Exercise = All of the records below must be reproduced exactly, minus any pictures.

(Dataset entries)
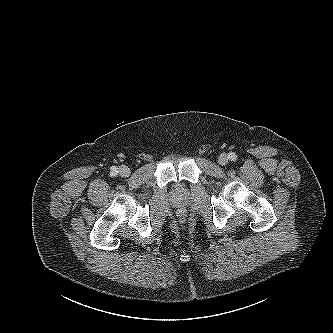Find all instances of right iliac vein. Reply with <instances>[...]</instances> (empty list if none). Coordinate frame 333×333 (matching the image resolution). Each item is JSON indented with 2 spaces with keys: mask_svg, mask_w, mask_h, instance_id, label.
<instances>
[{
  "mask_svg": "<svg viewBox=\"0 0 333 333\" xmlns=\"http://www.w3.org/2000/svg\"><path fill=\"white\" fill-rule=\"evenodd\" d=\"M119 174L122 176V177H128L130 176V169L126 166H121L118 170Z\"/></svg>",
  "mask_w": 333,
  "mask_h": 333,
  "instance_id": "1",
  "label": "right iliac vein"
}]
</instances>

Task result =
Find all instances of right iliac vein. Reply with <instances>[...]</instances> (empty list if none). Coordinate frame 333×333 (matching the image resolution). Each item is JSON indented with 2 spaces with keys: mask_svg, mask_w, mask_h, instance_id, label.
<instances>
[{
  "mask_svg": "<svg viewBox=\"0 0 333 333\" xmlns=\"http://www.w3.org/2000/svg\"><path fill=\"white\" fill-rule=\"evenodd\" d=\"M119 174L122 176V177H128L130 176V169L126 166H121L118 170Z\"/></svg>",
  "mask_w": 333,
  "mask_h": 333,
  "instance_id": "1",
  "label": "right iliac vein"
}]
</instances>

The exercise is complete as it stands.